Latency is a result of a combination of throughput and bandwidth. It refers to the amount of time it takes data to travel after a request has been made. With more or less bandwidth or throughput, latency increases or decreases accordingly.
How to Reduce Latency?
One way to reduce latency is to use a content delivery network (CDN). With a CDN, you get the ability to cache content. With caching, certain content that will be needed is kept, so it can be accessed on-demand without having to obtain it from the original server. This is done using a CDN server.
CDN servers can be placed in various locations strategically to ensure content is stored in close proximity to end-users and their devices. In this way, the data packets do not have to travel as far after a request is made. As a result, the website delivering the content is able to load faster, and content reaches its final destination sooner.
You can also do things to your content to reduce latency. For example, you can cut down on the amount of resources that block rendering. If you load JavaScript as the last step in the rendering process, for example, you can get the content to its destination faster. You can also optimize images on your website in a way that allows them to load faster. This may include reducing the size of the image files.
In general, reducing the file sizes of content can reduce latency. One way to reduce file size is to minimize the amount of code used. Each aspect of code needs to be forwarded, so including less code can result in lower latency.
In some instances, latency is a matter of perception being reality. For example, if a user goes to a website looking for a specific type of content, you may want to make sure the site delivers that content first. Other aspects of the site may contribute to its aesthetic appeal, but in the end, the user only visits to fill a specific need. Therefore, when they get the content they come for, it may feel like the site loads faster than it actually does.
Each area of a complete webpage as it appears on the user’s screen is referred to as being above the fold. If your site has minimal information above key text, images, or video the user may be looking for, you may be able to have this load first, giving them what they wanted above the fold. As they consume that content, the other assets can be loading in the background underneath the fold.
You can also set up a website so it only loads the assets that are needed in the moment.
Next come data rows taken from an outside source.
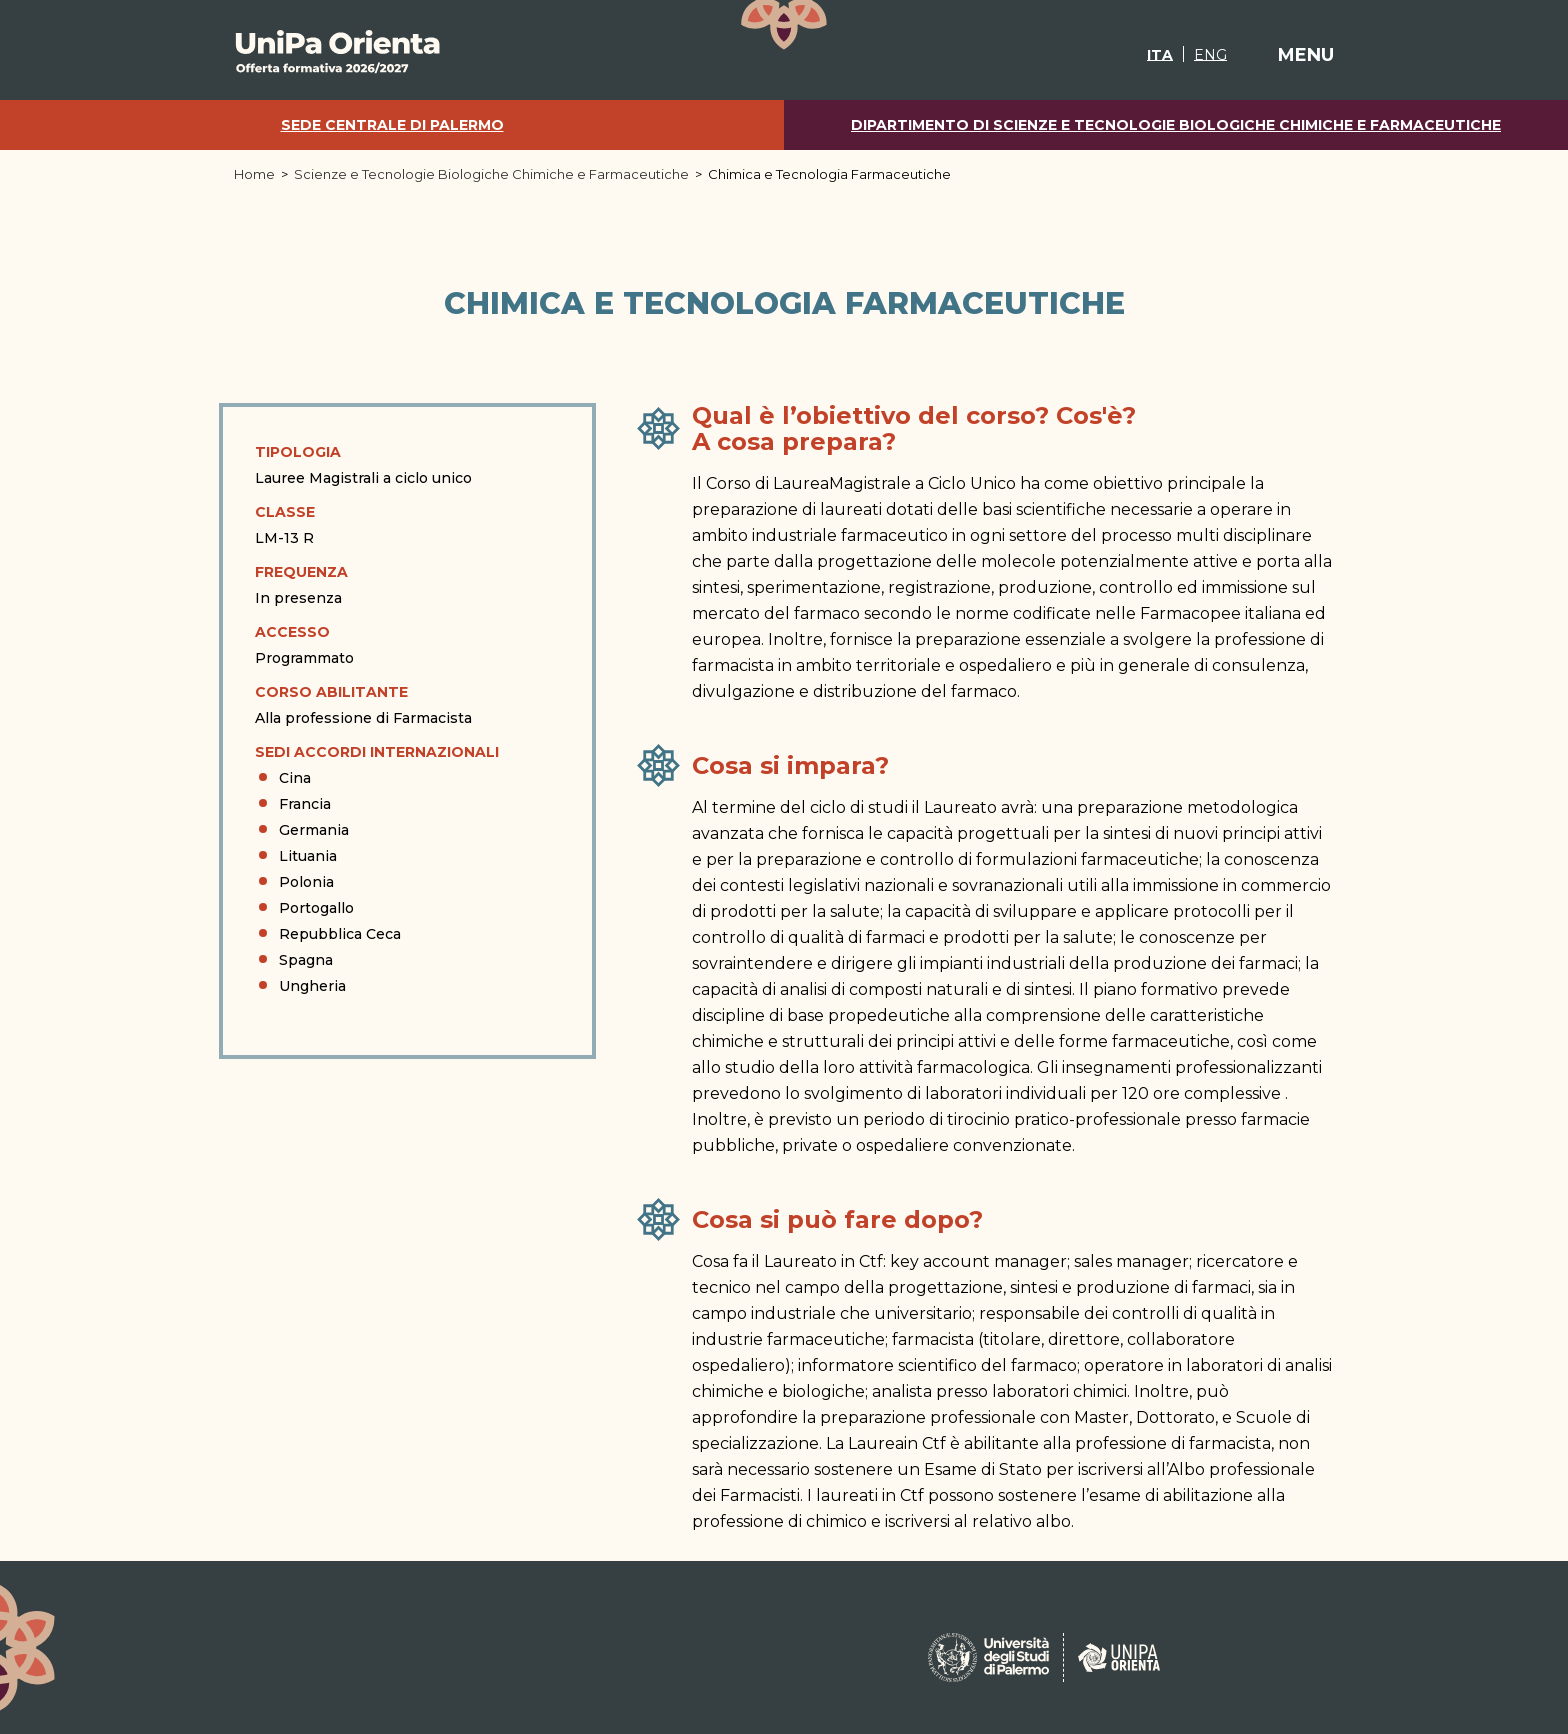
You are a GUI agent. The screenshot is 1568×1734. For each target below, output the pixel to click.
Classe (285, 512)
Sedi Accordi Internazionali (377, 752)
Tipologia (298, 452)
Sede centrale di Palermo (392, 125)
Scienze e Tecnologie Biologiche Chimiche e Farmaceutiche (491, 174)
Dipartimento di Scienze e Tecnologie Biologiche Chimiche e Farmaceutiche (1176, 125)
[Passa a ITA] (1160, 54)
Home (254, 174)
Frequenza (301, 572)
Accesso (292, 632)
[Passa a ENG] (1210, 54)
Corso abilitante (331, 692)
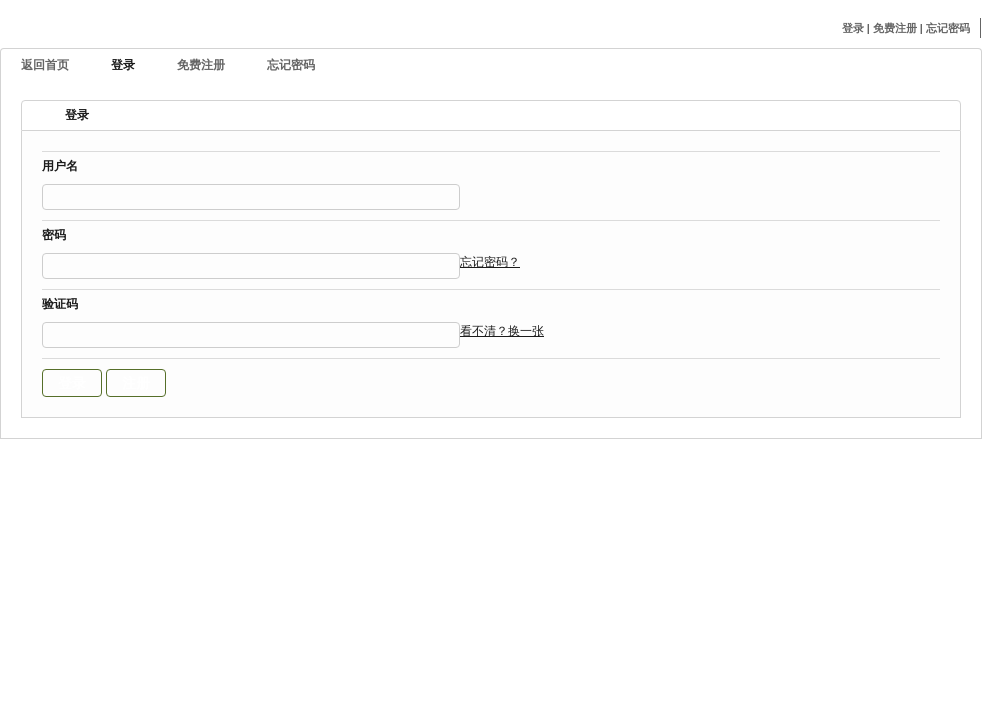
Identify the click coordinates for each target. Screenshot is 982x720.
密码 (54, 236)
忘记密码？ (490, 262)
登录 (854, 28)
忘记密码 (948, 28)
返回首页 (45, 65)
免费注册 (896, 28)
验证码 (60, 305)
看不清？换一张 (502, 331)
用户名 (60, 167)
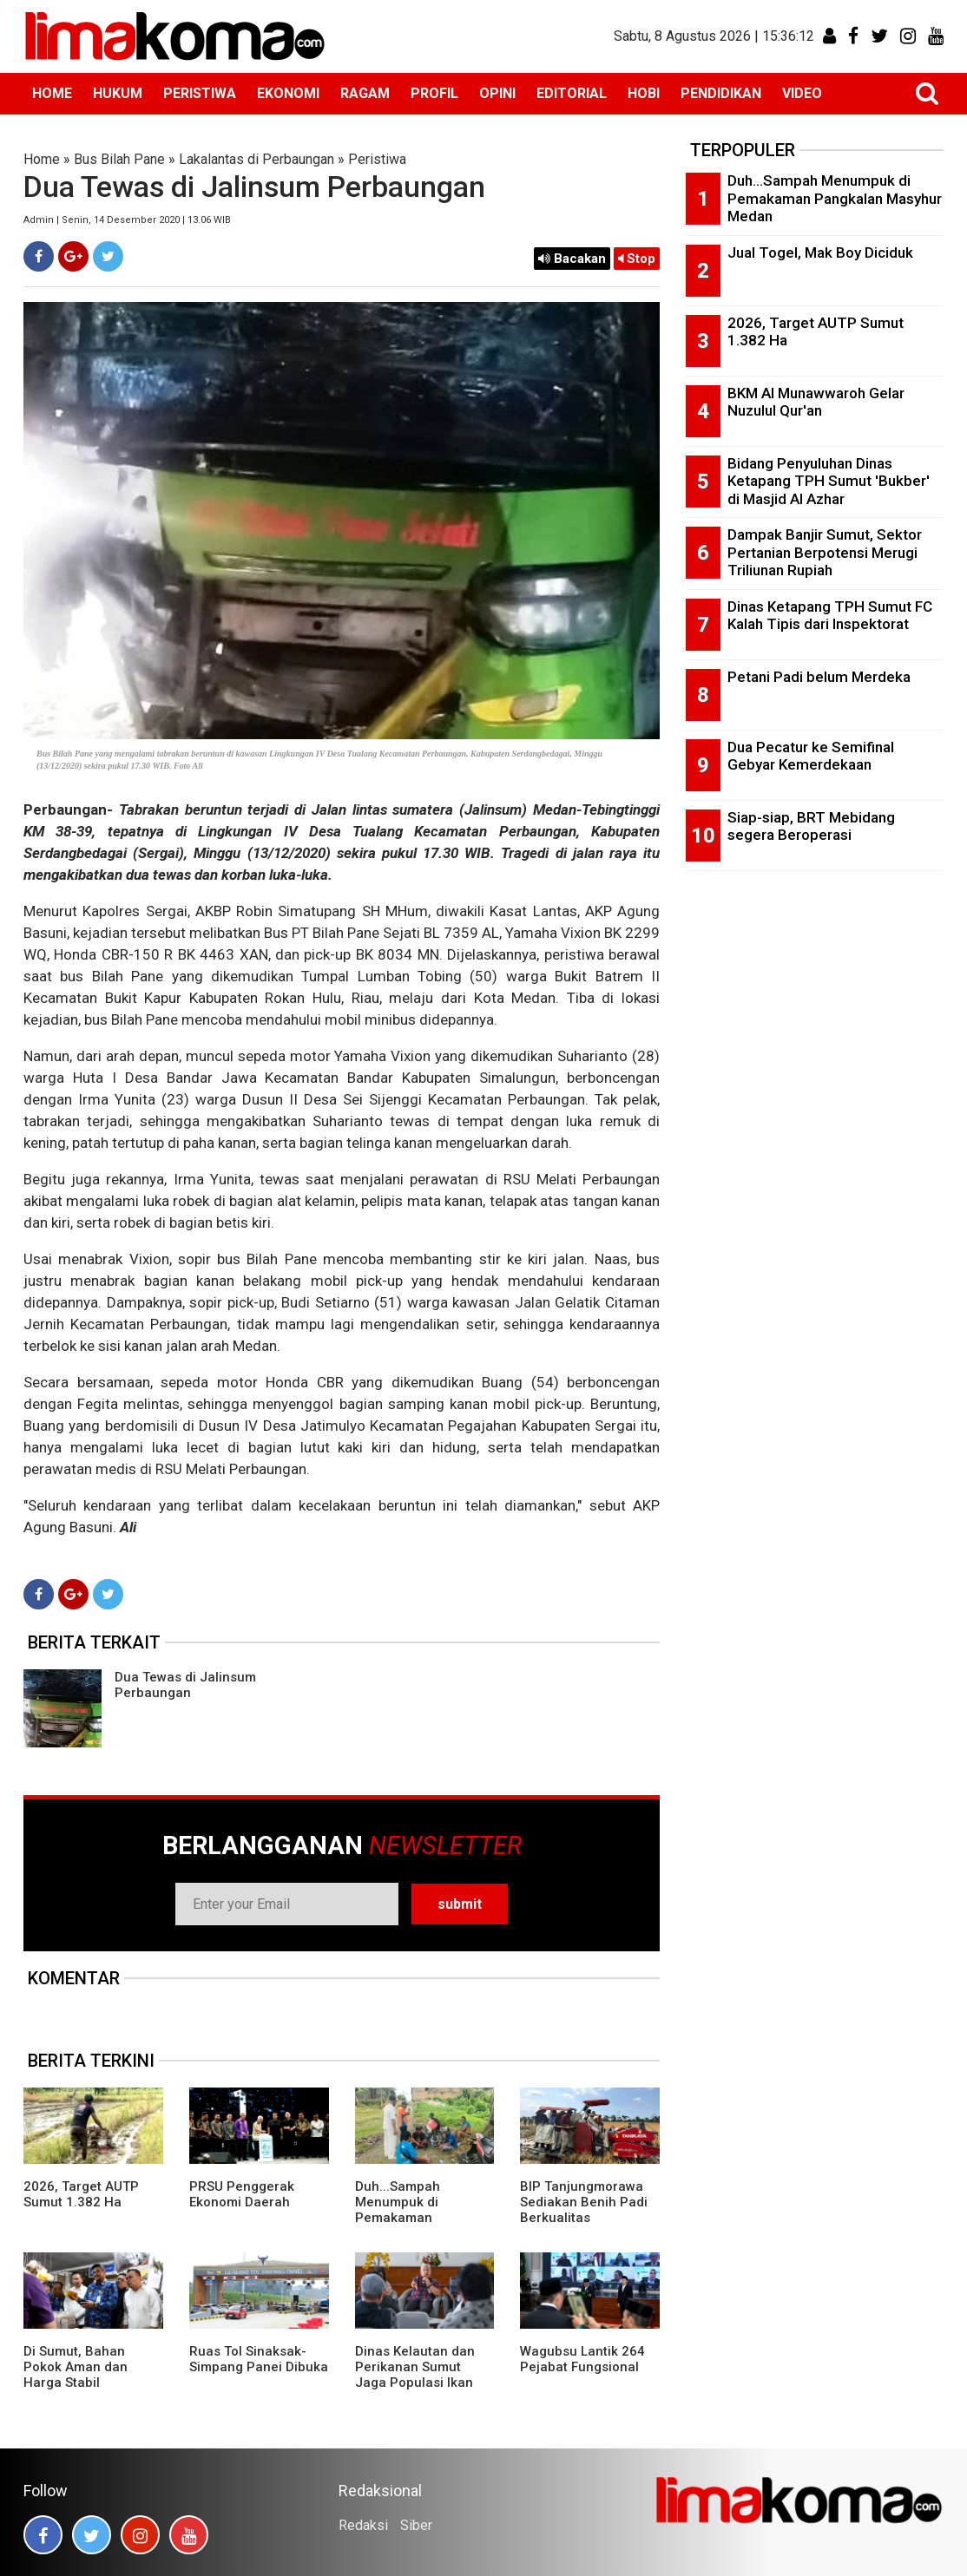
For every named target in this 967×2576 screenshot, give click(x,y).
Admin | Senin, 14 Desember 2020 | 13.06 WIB (127, 220)
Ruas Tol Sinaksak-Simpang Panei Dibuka (258, 2359)
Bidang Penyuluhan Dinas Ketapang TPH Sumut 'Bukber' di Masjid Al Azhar (828, 481)
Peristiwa (377, 159)
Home (41, 159)
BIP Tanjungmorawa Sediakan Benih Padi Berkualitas (584, 2202)
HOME (52, 93)
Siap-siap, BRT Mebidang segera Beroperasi (811, 826)
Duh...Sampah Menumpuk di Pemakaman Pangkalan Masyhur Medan (416, 2218)
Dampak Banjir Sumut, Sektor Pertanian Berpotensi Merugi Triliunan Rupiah (824, 552)
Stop (636, 258)
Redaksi (363, 2525)
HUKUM (117, 93)
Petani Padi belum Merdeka (819, 676)
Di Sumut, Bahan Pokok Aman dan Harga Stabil (75, 2366)
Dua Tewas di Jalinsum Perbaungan (185, 1685)
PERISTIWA (199, 93)
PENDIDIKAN (721, 93)
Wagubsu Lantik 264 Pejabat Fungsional (582, 2359)
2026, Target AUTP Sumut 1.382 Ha (81, 2194)
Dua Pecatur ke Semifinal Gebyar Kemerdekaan (810, 756)
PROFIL (434, 93)
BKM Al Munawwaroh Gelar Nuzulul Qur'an (816, 402)
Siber (416, 2525)
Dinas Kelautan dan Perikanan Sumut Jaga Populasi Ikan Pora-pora (415, 2374)
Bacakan (572, 258)
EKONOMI (288, 93)
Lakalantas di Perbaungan (256, 159)
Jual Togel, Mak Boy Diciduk (820, 252)
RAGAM (365, 93)
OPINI (497, 93)
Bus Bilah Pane (119, 159)
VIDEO (802, 93)
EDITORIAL (571, 93)
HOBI (644, 93)
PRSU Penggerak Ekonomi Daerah (241, 2194)
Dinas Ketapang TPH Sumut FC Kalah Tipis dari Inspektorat (829, 615)
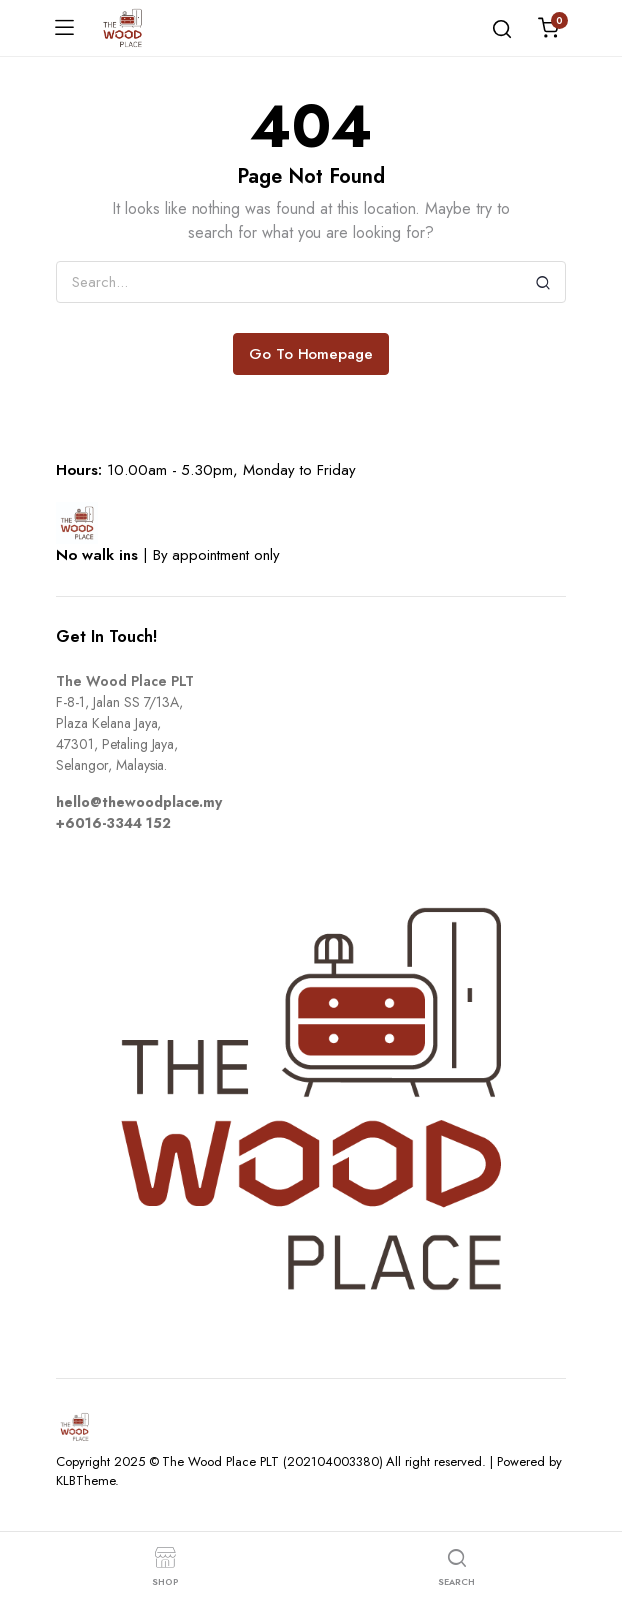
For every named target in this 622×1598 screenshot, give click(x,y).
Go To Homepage (311, 354)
This is sometimes called “lazy loading.” The assets the user needs the most are loaded, while others are kept on the server. When those are needed, they can be loaded, giving the user the impression they are getting all they came for from the site.
Users can take steps to fix latency as well. For example, they can:
How Fortinet Can Help
The Fortinet next-generation firewall (NGFW), FortiGate, can significantly reduce latency in your network without sacrificing protection. FortiGate is equipped with high-throughput processors that can filter large amounts of information quickly, forwarding the approved data packets through to users faster than other solutions.
For example, the FortiGate 3900E can process data at a rate of 1.05 Tbps, and the FortiGate 4200F NGFW provides throughput at 800 Gbps.
FAQs
What does latency mean?
Latency refers to the delay that happens between when a user takes an action on a network or web application and when they get a response.
What is a good latency?
A good, acceptable latency depends on the user and application, but generally speaking, anything below 150 milliseconds is considered good.
Is high or low latency better?
Lower latency is generally better than higher latency because higher latency means users cannot get what they need as soon as they want it.
What does high latency mean?
High latency means a long time passes between when a user clicks or taps on something and when they get what they want.